Scleroderma is a chronic connective tissue disorder that has skin manifestations resulting in thickened, hard skin. In addition, the disorder can have systemic involvement where other internal organs like the lungs, heart, and GI tract are affected by inflammation and hardening. When internal organs are involved the term “systemic scleroderma” is used. In addition, scleroderma can be a component of other syndromes including the CREST syndrome. The age of onset of scleroderma is between 30 and 50 years old, it occurs more in females than males, and overall there are 20 cases per million people in the U.S. population.
What causes Scleroderma?
The cause of scleroderma is unknown. It is thought that perhaps a primary event in causing the disorder is injury to a blood vessel which is followed by fibrosis and overproduction of collagen by the fibroblasts naturally found in the skin which results in the characteristic thickened, hard skin.

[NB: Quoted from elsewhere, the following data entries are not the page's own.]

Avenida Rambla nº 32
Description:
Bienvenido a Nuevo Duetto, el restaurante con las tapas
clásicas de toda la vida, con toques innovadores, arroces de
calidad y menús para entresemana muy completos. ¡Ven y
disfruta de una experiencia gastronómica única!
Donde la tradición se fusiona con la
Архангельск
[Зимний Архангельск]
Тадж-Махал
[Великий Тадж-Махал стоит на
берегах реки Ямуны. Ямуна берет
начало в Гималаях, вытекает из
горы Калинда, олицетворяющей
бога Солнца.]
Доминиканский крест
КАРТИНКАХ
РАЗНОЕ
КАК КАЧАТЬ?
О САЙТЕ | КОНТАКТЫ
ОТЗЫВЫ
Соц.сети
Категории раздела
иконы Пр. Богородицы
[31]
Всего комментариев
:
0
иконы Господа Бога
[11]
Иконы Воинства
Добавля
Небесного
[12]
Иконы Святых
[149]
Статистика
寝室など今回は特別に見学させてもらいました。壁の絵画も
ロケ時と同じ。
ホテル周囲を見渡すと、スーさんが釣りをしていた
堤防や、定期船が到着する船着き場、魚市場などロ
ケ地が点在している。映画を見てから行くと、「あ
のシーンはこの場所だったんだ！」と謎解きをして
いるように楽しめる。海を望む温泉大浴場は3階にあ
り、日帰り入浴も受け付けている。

What does Scleroderma look like clinically?
Patients with scleroderma usually present with generalized or local skin sclerosis or hardening. Skin sclerosis causes the skin to be hard to palpation and appear waxy with decreased folds and wrinkles. In addition, the raynaud phenomenon is usually present. This is a vasospasm disorder which causes the digits to become white in response to cold or stress.
What is the treatment for Scleroderma?
There is currently no treatment specific for scleroderma. There are therapies which are aimed at combating complications including: corticosteroids, immune suppressing medications, and nonsteroidal anti-inflammatory drugs. Physical therapy is also often helpful in maintaining flexibility of the skin.